> INPUT DATA

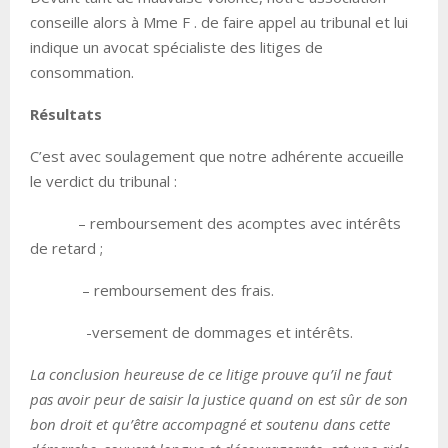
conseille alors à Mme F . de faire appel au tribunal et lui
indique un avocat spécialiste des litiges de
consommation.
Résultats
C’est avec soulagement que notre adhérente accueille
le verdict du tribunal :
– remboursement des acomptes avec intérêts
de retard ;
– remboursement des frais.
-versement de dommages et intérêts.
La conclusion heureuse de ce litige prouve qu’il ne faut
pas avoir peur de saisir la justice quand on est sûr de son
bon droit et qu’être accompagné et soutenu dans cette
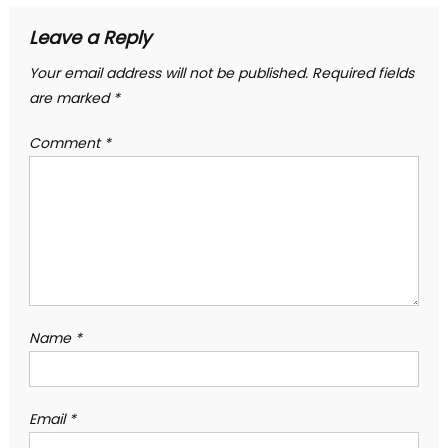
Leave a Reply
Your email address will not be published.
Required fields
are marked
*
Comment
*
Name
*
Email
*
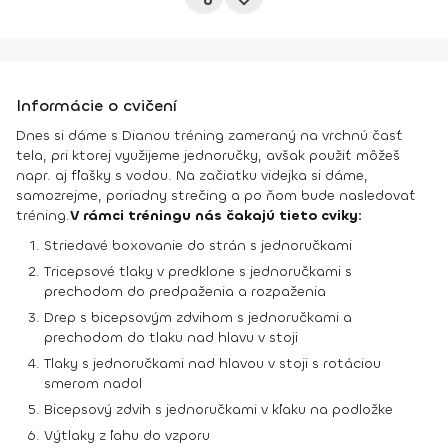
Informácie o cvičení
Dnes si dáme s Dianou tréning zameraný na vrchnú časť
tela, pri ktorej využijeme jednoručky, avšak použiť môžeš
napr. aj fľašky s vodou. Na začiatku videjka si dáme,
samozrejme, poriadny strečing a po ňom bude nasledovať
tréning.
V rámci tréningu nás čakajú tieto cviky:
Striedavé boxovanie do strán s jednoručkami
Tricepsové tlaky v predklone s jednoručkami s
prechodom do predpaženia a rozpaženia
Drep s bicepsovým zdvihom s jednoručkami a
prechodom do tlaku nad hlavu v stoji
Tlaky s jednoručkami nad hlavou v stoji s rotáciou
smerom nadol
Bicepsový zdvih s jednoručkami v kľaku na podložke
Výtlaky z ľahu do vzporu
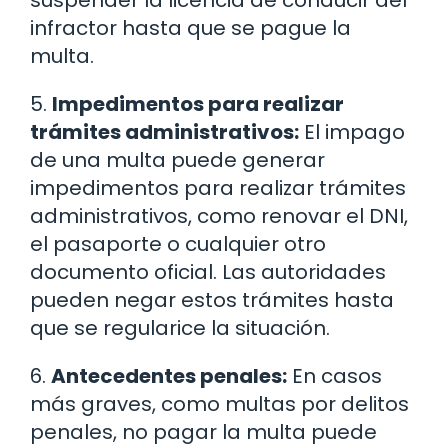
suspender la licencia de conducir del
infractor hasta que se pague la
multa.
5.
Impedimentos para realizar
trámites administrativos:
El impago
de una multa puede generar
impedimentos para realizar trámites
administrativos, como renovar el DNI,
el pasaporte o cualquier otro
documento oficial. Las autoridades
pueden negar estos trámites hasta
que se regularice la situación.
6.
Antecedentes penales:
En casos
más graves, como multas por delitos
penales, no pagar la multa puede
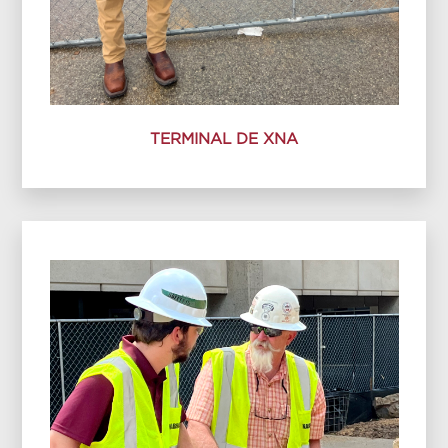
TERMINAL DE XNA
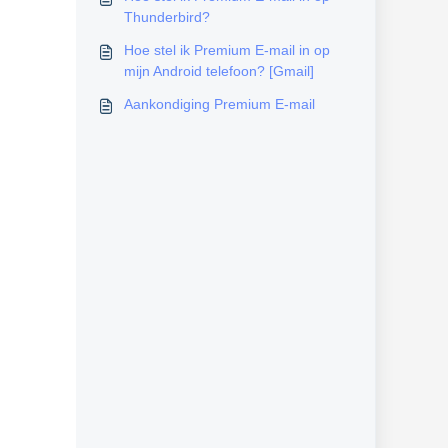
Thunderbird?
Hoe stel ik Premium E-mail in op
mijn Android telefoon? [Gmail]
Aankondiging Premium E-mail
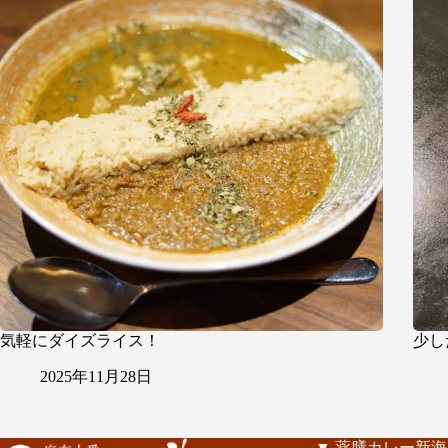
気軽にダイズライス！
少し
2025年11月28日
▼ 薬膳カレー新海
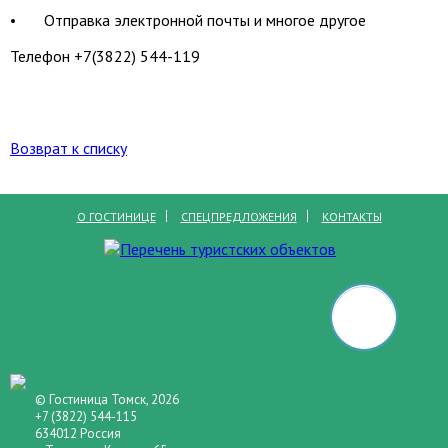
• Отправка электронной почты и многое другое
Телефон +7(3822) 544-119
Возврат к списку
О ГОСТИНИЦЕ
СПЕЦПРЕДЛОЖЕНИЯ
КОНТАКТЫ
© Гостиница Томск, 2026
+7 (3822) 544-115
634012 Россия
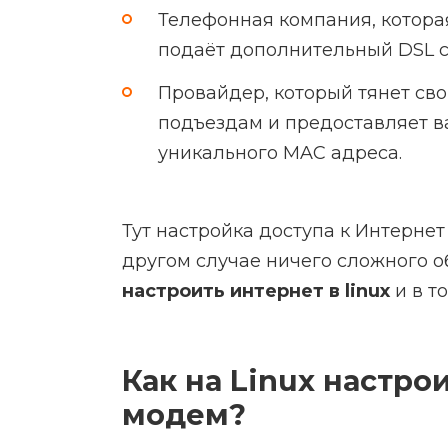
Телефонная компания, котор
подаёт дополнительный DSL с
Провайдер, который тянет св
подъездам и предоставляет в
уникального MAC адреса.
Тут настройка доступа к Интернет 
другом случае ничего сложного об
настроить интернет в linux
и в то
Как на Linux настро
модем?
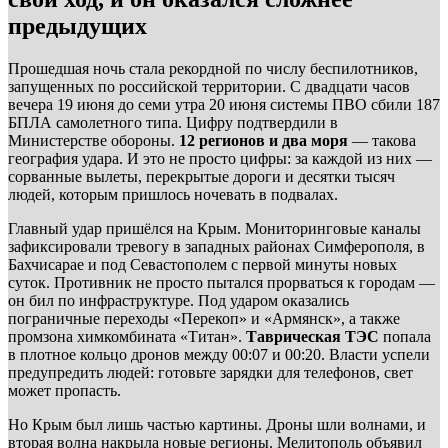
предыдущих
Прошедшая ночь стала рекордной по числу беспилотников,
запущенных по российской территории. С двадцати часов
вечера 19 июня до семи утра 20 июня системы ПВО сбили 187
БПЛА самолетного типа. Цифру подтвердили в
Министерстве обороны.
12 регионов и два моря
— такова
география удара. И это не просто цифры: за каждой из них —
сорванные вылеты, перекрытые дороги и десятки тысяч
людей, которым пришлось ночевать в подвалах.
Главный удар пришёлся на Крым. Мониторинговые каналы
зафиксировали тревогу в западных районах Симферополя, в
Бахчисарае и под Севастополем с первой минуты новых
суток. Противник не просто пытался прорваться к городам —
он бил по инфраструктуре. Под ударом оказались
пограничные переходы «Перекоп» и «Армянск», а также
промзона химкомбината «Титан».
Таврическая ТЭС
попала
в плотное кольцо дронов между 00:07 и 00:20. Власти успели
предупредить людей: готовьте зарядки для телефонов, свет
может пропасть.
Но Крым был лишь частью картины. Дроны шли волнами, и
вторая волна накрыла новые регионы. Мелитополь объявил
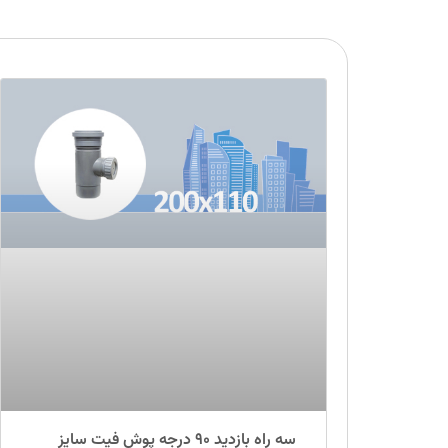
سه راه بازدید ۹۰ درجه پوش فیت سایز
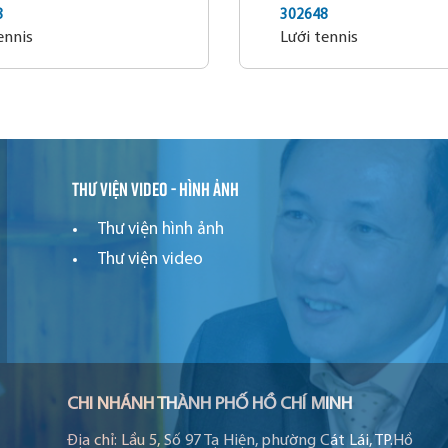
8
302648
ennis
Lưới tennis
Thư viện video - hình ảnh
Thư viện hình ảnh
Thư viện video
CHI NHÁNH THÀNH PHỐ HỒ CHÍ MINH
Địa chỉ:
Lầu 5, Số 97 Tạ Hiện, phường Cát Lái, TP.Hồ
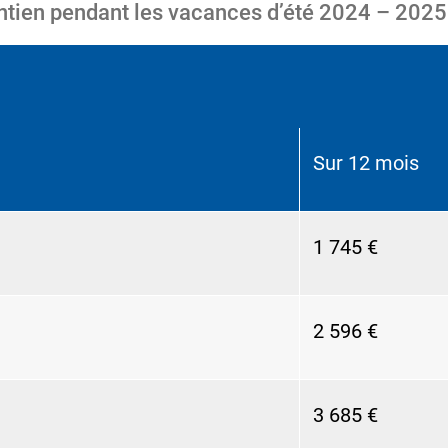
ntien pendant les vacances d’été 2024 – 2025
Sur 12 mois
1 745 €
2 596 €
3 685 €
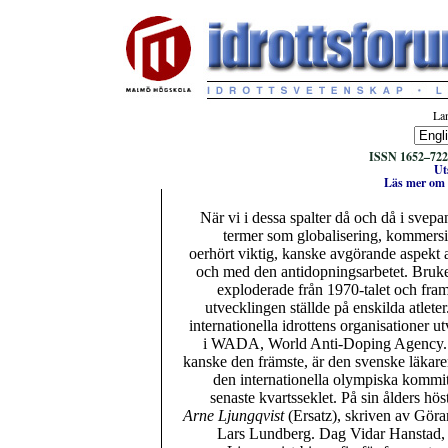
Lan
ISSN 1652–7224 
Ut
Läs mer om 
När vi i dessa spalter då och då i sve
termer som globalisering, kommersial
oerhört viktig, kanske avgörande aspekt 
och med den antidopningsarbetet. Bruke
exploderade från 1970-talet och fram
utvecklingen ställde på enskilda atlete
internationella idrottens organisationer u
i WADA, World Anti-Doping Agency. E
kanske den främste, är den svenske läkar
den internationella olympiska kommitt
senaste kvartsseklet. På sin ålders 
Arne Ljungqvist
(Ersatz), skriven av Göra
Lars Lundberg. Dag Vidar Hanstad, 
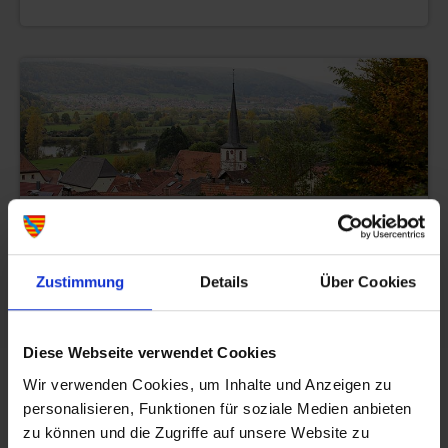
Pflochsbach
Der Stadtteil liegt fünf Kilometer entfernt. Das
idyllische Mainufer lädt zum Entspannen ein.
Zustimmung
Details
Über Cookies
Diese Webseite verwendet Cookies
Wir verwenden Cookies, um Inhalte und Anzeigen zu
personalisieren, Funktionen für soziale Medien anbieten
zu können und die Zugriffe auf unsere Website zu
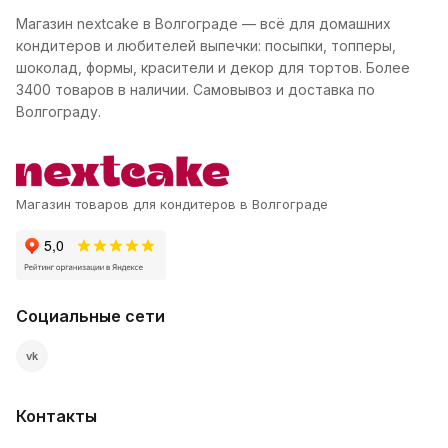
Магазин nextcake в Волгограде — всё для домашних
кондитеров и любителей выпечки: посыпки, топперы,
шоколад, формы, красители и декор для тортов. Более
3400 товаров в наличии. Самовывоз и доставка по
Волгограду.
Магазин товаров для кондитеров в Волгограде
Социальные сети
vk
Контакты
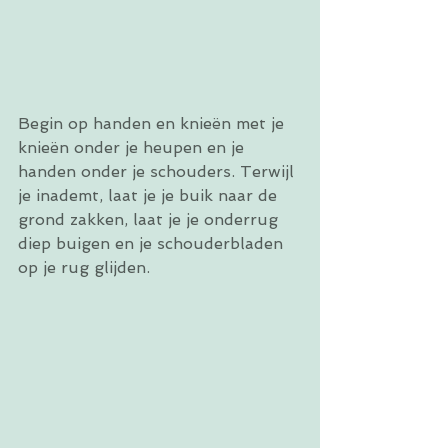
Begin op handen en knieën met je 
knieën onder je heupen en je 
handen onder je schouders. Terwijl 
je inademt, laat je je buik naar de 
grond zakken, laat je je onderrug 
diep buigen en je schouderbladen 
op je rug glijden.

> EXERCISE PROMPT
Each entry is to be returned precisely as it appears, but the pictures are to be dropped.

> OUTPUT FOR THIS EXERCISE
conseille alors à Mme F . de faire appel au tribunal et lui
indique un avocat spécialiste des litiges de
consommation.
Résultats
C’est avec soulagement que notre adhérente accueille
le verdict du tribunal :
– remboursement des acomptes avec intérêts
de retard ;
– remboursement des frais.
-versement de dommages et intérêts.
La conclusion heureuse de ce litige prouve qu’il ne faut
pas avoir peur de saisir la justice quand on est sûr de son
bon droit et qu’être accompagné et soutenu dans cette
Leave a Reply
Your email address will not be published.
Required fields
are marked
*
Comment
*
Name
*
Email
*
Informácie o cvičení
Dnes si dáme s Dianou tréning zameraný na vrchnú časť
tela, pri ktorej využijeme jednoručky, avšak použiť môžeš
napr. aj fľašky s vodou. Na začiatku videjka si dáme,
samozrejme, poriadny strečing a po ňom bude nasledovať
tréning.
V rámci tréningu nás čakajú tieto cviky:
Striedavé boxovanie do strán s jednoručkami
Tricepsové tlaky v predklone s jednoručkami s
prechodom do predpaženia a rozpaženia
Drep s bicepsovým zdvihom s jednoručkami a
prechodom do tlaku nad hlavu v stoji
Tlaky s jednoručkami nad hlavou v stoji s rotáciou
smerom nadol
Bicepsový zdvih s jednoručkami v kľaku na podložke
Výtlaky z ľahu do vzporu
suspender la licencia de conducir del
infractor hasta que se pague la
multa.
5.
Impedimentos para realizar
trámites administrativos:
El impago
de una multa puede generar
impedimentos para realizar trámites
administrativos, como renovar el DNI,
el pasaporte o cualquier otro
documento oficial. Las autoridades
pueden negar estos trámites hasta
que se regularice la situación.
6.
Antecedentes penales:
En casos
más graves, como multas por delitos
penales, no pagar la multa puede
TERMINAL DE XNA
Thunderbird?
Hoe stel ik Premium E-mail in op
mijn Android telefoon? [Gmail]
Aankondiging Premium E-mail
気軽にダイズライス！
少し
2025年11月28日
▼ 薬膳カレー新海
• Отправка электронной почты и многое другое
Телефон +7(3822) 544-119
Возврат к списку
О ГОСТИНИЦЕ
СПЕЦПРЕДЛОЖЕНИЯ
КОНТАКТЫ
© Гостиница Томск, 2026
+7 (3822) 544-115
634012 Россия
Телефонная компания, котор
подаёт дополнительный DSL с
Провайдер, который тянет св
подъездам и предоставляет в
уникального MAC адреса.
Тут настройка доступа к Интернет 
другом случае ничего сложного об
настроить интернет в linux
и в то
Как на Linux настро
модем?
предыдущих
Прошедшая ночь стала рекордной по числу беспилотников,
запущенных по российской территории. С двадцати часов
вечера 19 июня до семи утра 20 июня системы ПВО сбили 187
БПЛА самолетного типа. Цифру подтвердили в
Министерстве обороны.
12 регионов и два моря
— такова
география удара. И это не просто цифры: за каждой из них —
сорванные вылеты, перекрытые дороги и десятки тысяч
людей, которым пришлось ночевать в подвалах.
Главный удар пришёлся на Крым. Мониторинговые каналы
зафиксировали тревогу в западных районах Симферополя, в
Бахчисарае и под Севастополем с первой минуты новых
суток. Противник не просто пытался прорваться к городам —
он бил по инфраструктуре. Под ударом оказались
пограничные переходы «Перекоп» и «Армянск», а также
промзона химкомбината «Титан».
Таврическая ТЭС
попала
в плотное кольцо дронов между 00:07 и 00:20. Власти успели
предупредить людей: готовьте зарядки для телефонов, свет
может пропасть.
Но Крым был лишь частью картины. Дроны шли волнами, и
вторая волна накрыла новые регионы. Мелитополь объявил
سه راه بازدید ۹۰ درجه پوش فیت سایز
8
302648
ennis
Lưới tennis
Thư viện video - hình ảnh
Thư viện hình ảnh
Thư viện video
CHI NHÁNH THÀNH PHỐ HỒ CHÍ MINH
Địa chỉ:
Lầu 5, Số 97 Tạ Hiện, phường Cát Lái, TP.Hồ
ntien pendant les vacances d’été 2024 – 2025
Sur 12 mois
1 745 €
2 596 €
3 685 €
Lan
ISSN 1652–7224 
Ut
Läs mer om 
När vi i dessa spalter då och då i sve
termer som globalisering, kommersial
oerhört viktig, kanske avgörande aspekt 
och med den antidopningsarbetet. Bruke
exploderade från 1970-talet och fram
utvecklingen ställde på enskilda atlete
internationella idrottens organisationer u
i WADA, World Anti-Doping Agency. E
kanske den främste, är den svenske läkar
den internationella olympiska kommitt
senaste kvartsseklet. På sin ålders 
Arne Ljungqvist
(Ersatz), skriven av Göra
Lars Lundberg. Dag Vidar Hanstad, 
Pflochsbach
Der Stadtteil liegt fünf Kilometer entfernt. Das
idyllische Mainufer lädt zum Entspannen ein.
Zustimmung
Details
Über Cookies
Diese Webseite verwendet Cookies
Wir verwenden Cookies, um Inhalte und Anzeigen zu
personalisieren, Funktionen für soziale Medien anbieten
zu können und die Zugriffe auf unsere Website zu
Магазин nextcake в Волгограде — всё для домашних
кондитеров и любителей выпечки: посыпки, топперы,
шоколад, формы, красители и декор для тортов. Более
3400 товаров в наличии. Самовывоз и доставка по
Волгограду.
Магазин товаров для кондитеров в Волгограде
Социальные сети
vk
Контакты
Begin op handen en knieën met je 
knieën onder je heupen en je 
handen onder je schouders. Terwijl 
je inademt, laat je je buik naar de 
grond zakken, laat je je onderrug 
diep buigen en je schouderbladen 
op je rug glijden.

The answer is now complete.